Mundy began the conversation honoring the more than 10,000 women who served as codebreakers during World War II. Mundy chronicled the story of these women. She explained that after Pearl Harbor, only four percent of women achieved a four-year college degree, because many colleges were not open to women. After Pearl Harbor, the Navy desperately needed talent. Normally, the Navy would recruit at MIT or Harvard, but Mundy found a memo typed in 1941 that talked about a new source of recruits, “women’s colleges.” Mundy described two criteria the women were asked during recruitment: Did they enjoy doing crossword puzzles? (Yes) Were they engaged to be married? (No.) These women moved to Washington and learned the meticulous work of code-breaking. She also elucidated that women were sworn to secrecy regarding their efforts in the war. Their efforts shortened the war by more than a year and saved countless lives, but they were bound to a strict code of secrecy and their efforts almost erased from history.

Williams shared her personal struggles to become a scientist. She talked about her family’s financial struggles and how she wasn’t encouraged to pursue math and science, even though she enjoyed the subjects. In community college, when she met her first female chemistry professor, she finally had a vision that she, too, could succeed in science.
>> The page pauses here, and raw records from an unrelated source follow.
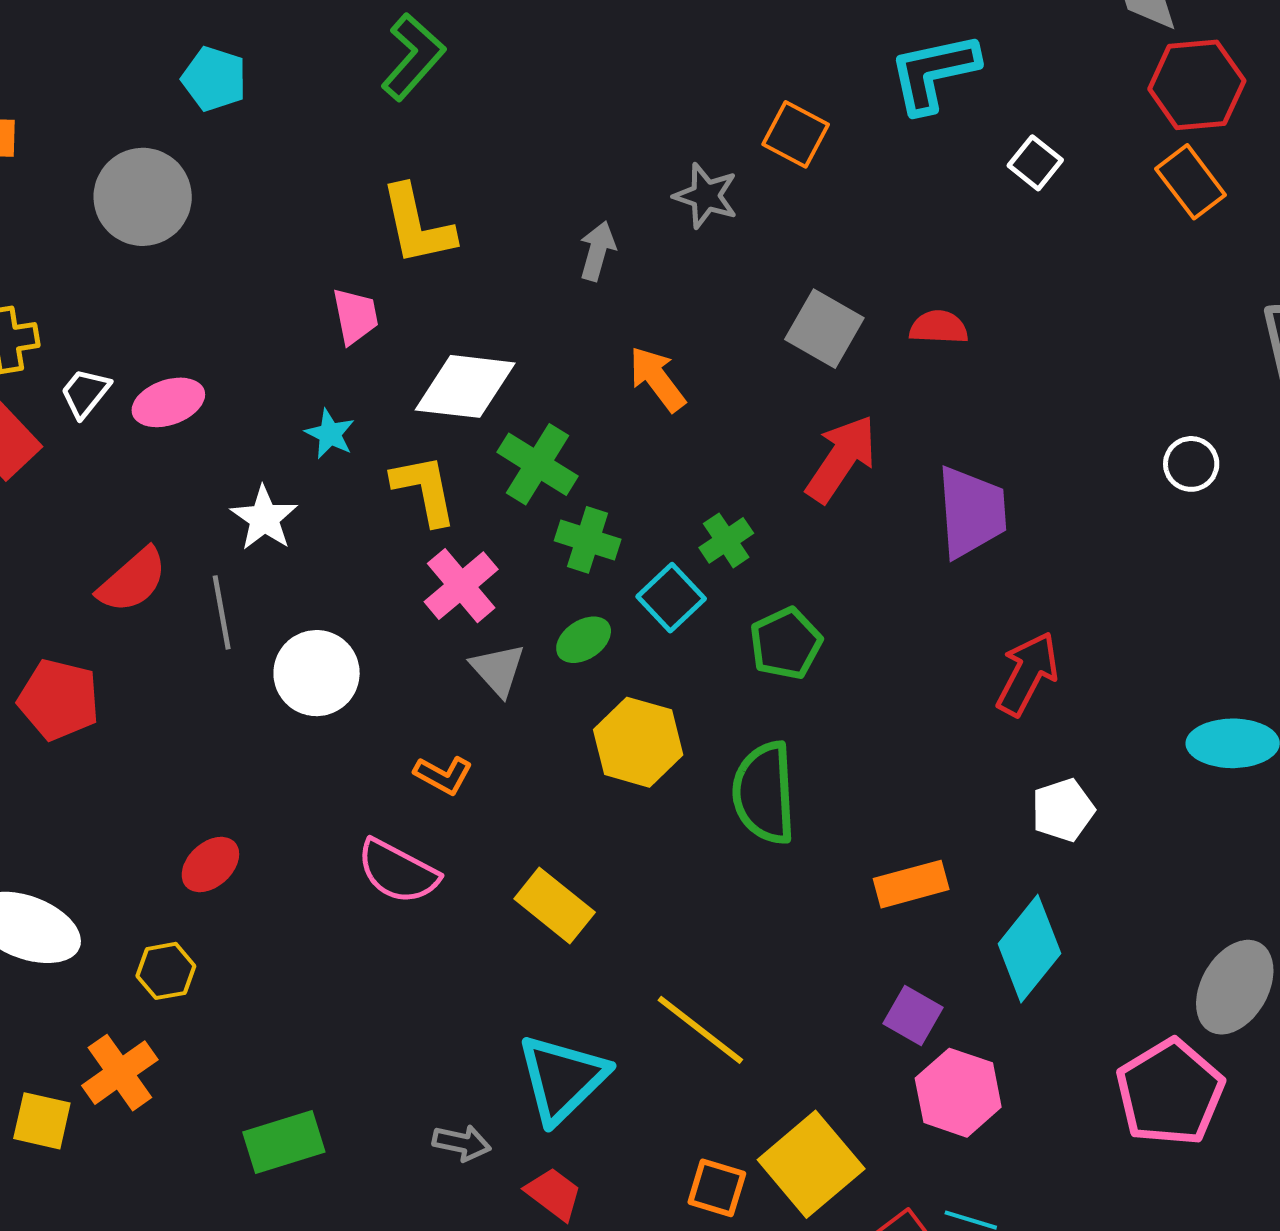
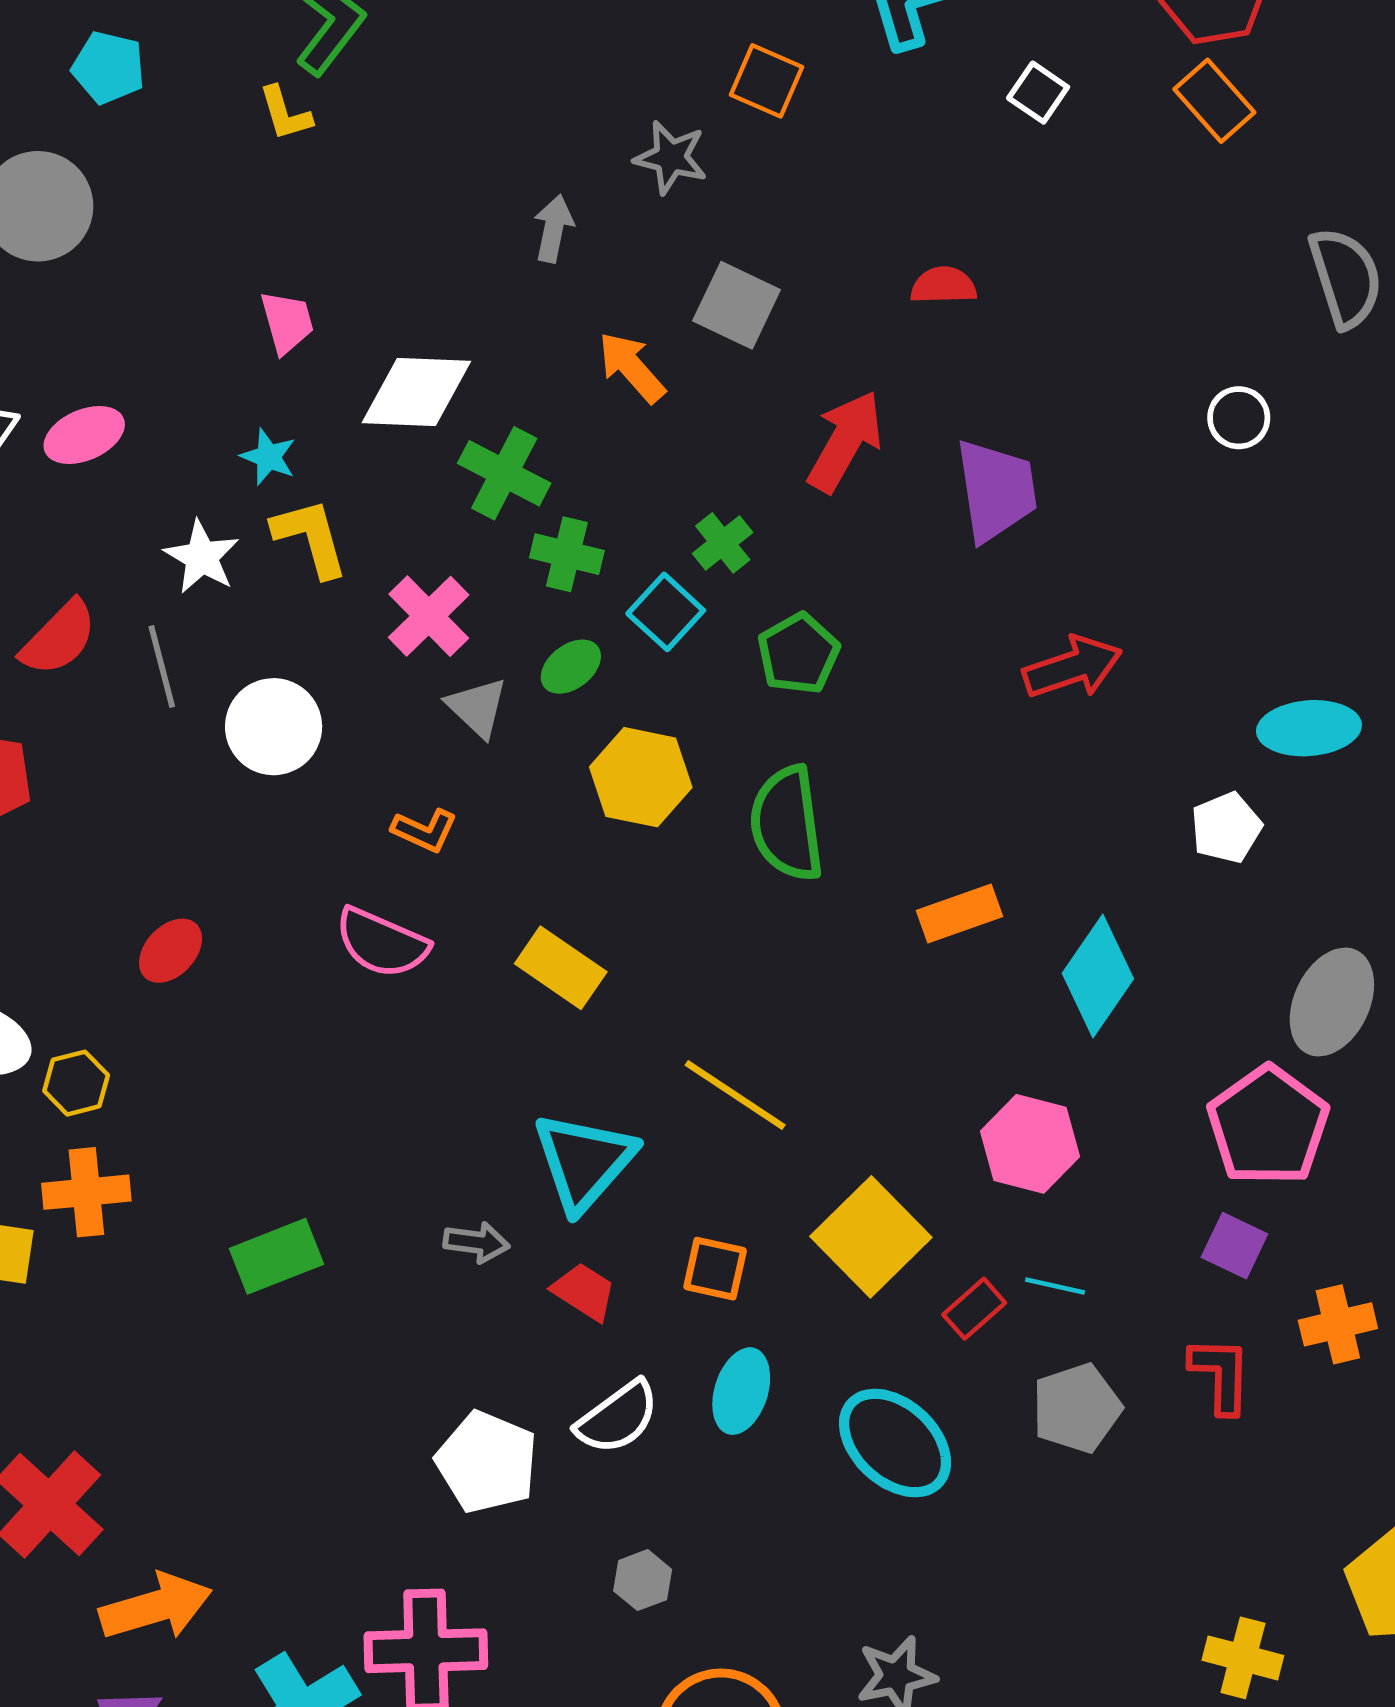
yellow L-shape: (417, 225) -> (285, 113), moved, size x0.6
gray square: (824, 329) -> (737, 305), moved
yellow L-shape: (424, 490) -> (310, 538), moved
red arrow: (1027, 674) -> (1073, 667), turned 48
white pentagon: (1063, 810) -> (1226, 828), moved
yellow hexagon: (166, 971) -> (76, 1083), moved
purple square: (913, 1015) -> (1234, 1246), moved
orange cross: (120, 1073) -> (86, 1192), turned 34
orange square: (717, 1188) -> (715, 1269), moved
Her journey included an abusive relationship that set her back and left her with self-esteem issues. But her spirit and people along the way who saw her intelligence and drive continued to support her and she has struggled and come out on the other end. She talked about being a part of the State Department’s Women and Technology exchange program which allows her to be a mentor for women scientists overseas. She understands the loneliness of being a woman in science and she wants to give back, the same way that others gave back to her.

Cauffman’s story was equally compelling. She also felt that she might have not been here today, running one of the largest divisions at NASA, managing the satellites observing the earth. Her story began in Costa Rica. Her mom didn’t finish high school, survived being raped and having the child, and held two-three jobs to keep the kids sheltered, clothed, and fed. At seven, she saw the Apollo launch and Neil Armstrong walk on the moon. She told her mom that day that she wanted to get to the moon one day. Her mom, advised her, “Keep that thought in your head, because you never know what the world will bring you.” Her high school wasn’t a good one, so her mom found her one that was two bus rides away or an hour and a half walk, when they didn’t have money for transportation. At 13, her mom got sick and they lost everything, so they had to keep moving around to find shelter. Cauffman took care of her siblings, worked, and went to school and still graduated with the second highest grades in school. Her mother eventually married an American who sent Cauffman to the United States to study. Cauffman worked at a hardware store, and finally got into an electrical engineering program, and still dreamed of working at NASA. In 1991, she finally got the call. She attributes her success to her mother’s spirit of believing that we all have the power within us to make our dreams a reality.

As women, all the panelists spoke candidly about women’s struggles, past, present and future. They all also recognized the importance of mentorship for other women and girls and spoke about how they contribute to advancing the next generation of women scientific leaders. Following the panel, AnitaB.org sponsored a reception for the event.